January 2, 2023
There’s been an exceptional amount of talk about and investment in learning from data in biology, especially with the advent of effective ML systems. The ability to quantitatively model and learn from data at scale is real: look at the continued progress in protein structure prediction in CASP. Every biopharma company now has a data science org with diverse operational models from centralized to distributed, and there is continual talk of innovation and AI.
Yet, it does not feel like we are learning much. Improved sequence processing here, better imaging there, perhaps a touch of automated chemical design. The successes so far have found limited domains. Biology is diverse and everyone’s problem is different. Biotech especially flourishes on different scientific insights, all of which will require subtly different training sets and objectives. Both viral capsid optimization for gene therapy and nanobody design for therapeutics are protein engineering from sequence problems, but with decidedly different contours and desiderata.

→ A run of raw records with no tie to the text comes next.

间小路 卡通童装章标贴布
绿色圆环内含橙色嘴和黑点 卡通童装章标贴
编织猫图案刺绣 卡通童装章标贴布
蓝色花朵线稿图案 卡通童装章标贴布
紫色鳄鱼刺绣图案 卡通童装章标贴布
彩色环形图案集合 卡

Why is this? It’s tempting, but incorrect to argue there’s two problems: not enough data and poorly performing models. This clean-cut division does not represent the scientific process, which is more a loop. One must generate data, fit a model, make predictions, evaluate them, and then adjust the underlying model. Without enough data, it’s hard to run this loop, with the wrong data, you never learn enough from it, and in both cases, your model never gets good enough.

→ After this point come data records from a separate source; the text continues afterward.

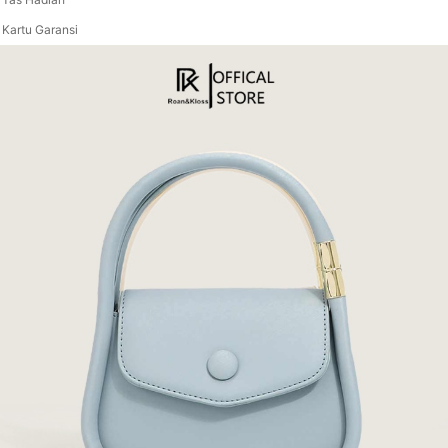
 Kartu Garansi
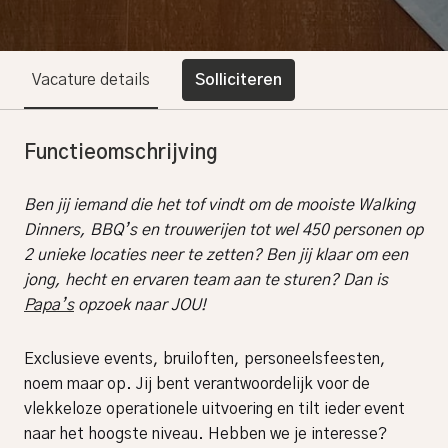
Vacature details
Solliciteren
Functieomschrijving
Ben jij iemand die het tof vindt om de mooiste Walking
Dinners, BBQ’s en trouwerijen tot wel 450 personen op
2 unieke locaties neer te zetten? Ben jij klaar om een
jong, hecht en ervaren team aan te sturen? Dan is
Papa’s
opzoek naar JOU!
Exclusieve events, bruiloften, personeelsfeesten,
noem maar op. Jij bent verantwoordelijk voor de
vlekkeloze operationele uitvoering en tilt ieder event
naar het hoogste niveau. Hebben we je interesse?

Statistical learning in that sense mirrors scientific learning, though that is still not enough. The struggle is not to generate more data, but to generate the right data. Success comes not from improving the fit of a model, but from always identifying and performing your key experiment. That requires being able to rapidly design and execute the critical experiment. A similar focus is critical, too, to building relevant models that can effectively speed scientific discovery.